The first iteration was quite good. There are several elements that you can work on. The first one is an extension with expressions consisting of several words (here New Balance, Big Star). Another problem is the varieties (here adidasy).

The use of recursion is also considered. I check what happens to the data filtered after the word puma.

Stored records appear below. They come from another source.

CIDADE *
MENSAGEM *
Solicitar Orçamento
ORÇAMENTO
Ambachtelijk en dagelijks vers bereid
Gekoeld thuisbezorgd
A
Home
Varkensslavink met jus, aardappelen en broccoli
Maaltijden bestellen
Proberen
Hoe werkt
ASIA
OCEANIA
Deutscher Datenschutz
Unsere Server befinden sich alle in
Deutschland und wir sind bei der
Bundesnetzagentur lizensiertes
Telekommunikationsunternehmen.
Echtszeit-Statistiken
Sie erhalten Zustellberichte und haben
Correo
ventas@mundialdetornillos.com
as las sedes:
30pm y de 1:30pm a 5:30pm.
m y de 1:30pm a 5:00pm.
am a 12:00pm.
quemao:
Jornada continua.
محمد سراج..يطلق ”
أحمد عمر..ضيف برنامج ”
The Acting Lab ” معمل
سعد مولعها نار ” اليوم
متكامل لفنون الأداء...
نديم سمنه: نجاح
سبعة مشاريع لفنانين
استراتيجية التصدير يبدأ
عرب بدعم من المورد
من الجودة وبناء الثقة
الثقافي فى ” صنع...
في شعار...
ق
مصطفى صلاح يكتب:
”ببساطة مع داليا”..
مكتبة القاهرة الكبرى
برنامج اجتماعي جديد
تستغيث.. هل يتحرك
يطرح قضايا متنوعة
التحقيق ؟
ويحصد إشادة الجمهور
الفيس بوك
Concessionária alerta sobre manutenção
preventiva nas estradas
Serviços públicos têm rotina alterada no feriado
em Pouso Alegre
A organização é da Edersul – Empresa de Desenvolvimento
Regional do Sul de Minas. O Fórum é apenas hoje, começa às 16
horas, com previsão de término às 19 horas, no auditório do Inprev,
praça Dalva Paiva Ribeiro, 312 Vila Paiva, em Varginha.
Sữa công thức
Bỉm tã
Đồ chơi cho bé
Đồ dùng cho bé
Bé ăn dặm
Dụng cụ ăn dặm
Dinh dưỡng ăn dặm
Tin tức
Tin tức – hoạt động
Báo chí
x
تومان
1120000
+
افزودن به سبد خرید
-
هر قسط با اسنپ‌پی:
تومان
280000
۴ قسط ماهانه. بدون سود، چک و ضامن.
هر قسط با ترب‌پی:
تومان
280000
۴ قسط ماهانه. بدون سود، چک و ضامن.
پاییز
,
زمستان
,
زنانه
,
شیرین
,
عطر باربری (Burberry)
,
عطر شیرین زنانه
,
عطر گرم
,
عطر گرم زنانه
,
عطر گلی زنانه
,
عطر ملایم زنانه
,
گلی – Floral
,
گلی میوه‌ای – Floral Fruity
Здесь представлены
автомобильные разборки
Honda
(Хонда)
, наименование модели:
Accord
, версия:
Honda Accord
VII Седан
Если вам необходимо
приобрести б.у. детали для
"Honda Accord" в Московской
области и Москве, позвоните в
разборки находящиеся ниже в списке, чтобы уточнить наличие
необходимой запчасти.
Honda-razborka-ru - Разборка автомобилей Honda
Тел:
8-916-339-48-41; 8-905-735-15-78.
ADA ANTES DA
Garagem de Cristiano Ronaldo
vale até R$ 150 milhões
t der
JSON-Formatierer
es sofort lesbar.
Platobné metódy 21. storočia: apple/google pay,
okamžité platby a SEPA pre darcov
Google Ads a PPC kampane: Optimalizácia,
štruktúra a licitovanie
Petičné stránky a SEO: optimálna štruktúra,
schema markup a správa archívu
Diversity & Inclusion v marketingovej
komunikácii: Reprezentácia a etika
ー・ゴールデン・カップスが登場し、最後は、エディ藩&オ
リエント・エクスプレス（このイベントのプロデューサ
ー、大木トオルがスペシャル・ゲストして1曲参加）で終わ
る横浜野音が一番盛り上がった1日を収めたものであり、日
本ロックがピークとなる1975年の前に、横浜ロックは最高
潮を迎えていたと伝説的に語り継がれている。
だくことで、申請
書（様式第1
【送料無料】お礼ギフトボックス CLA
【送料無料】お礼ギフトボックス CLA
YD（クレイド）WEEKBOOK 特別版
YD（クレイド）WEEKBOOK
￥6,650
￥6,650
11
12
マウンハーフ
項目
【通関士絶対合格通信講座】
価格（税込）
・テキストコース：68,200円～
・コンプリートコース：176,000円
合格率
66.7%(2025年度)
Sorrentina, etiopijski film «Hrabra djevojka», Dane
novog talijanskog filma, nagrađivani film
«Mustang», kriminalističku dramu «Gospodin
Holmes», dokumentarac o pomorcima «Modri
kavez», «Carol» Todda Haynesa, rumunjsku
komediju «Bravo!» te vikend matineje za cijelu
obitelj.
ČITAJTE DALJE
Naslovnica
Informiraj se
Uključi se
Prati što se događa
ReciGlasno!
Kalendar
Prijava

df = pd.read_csv("allegro-sports-shoes.csv", sep=';')
data = list(df.iloc[:, 0])
data = clean_data(data, filter='puma')
freq_table = prepare_freq_table(data)
perp_table = prepare_perp_table(freq_table)
perp_set_2 = find_perp_set(perp_table, input_data_len=len(data))
## +classic: 8.7% size of set
## +drift: 34.24% size of set
## +ignite: 41.85% size of set
## +smash: 48.37% size of set
## +runner: 52.36% size of set
## +rebound: 55.98% size of set
## +nrgy: 59.42% size of set
## +mid: 62.14% size of set
## +evospeed: 64.67% size of set
## +enzo: 66.49% size of set
## +turin: 68.3% size of set
## +court: 69.93% size of set
## +mesh: 71.56% size of set
## +knit: 73.19% size of set
## +jago: 74.64% size of set
## +miejskie: 76.09% size of set
## +whirlwind: 77.54% size of set
## +trainer: 78.99% size of set
## +tekstylne: 80.43% size of set
## +tsugi: 81.7% size of set
## +lite: 82.79% size of set
## +halowe: 83.88% size of set
## +desierto: 84.96% size of set
## +wyprzedaż: 86.05% size of set
## +evo: 87.14% size of set
## early stoping - no more words

The results are also very cool. The only thing you can find fault with is such words as ‘wyprzedaż’, but it remains in the matter of better cleaning of input data.

In summary, it seems to me that the algorithm has a particular potential, but it also requires a lot of work. Perhaps in this version, it may be a neat tool supporting the analyst’s work.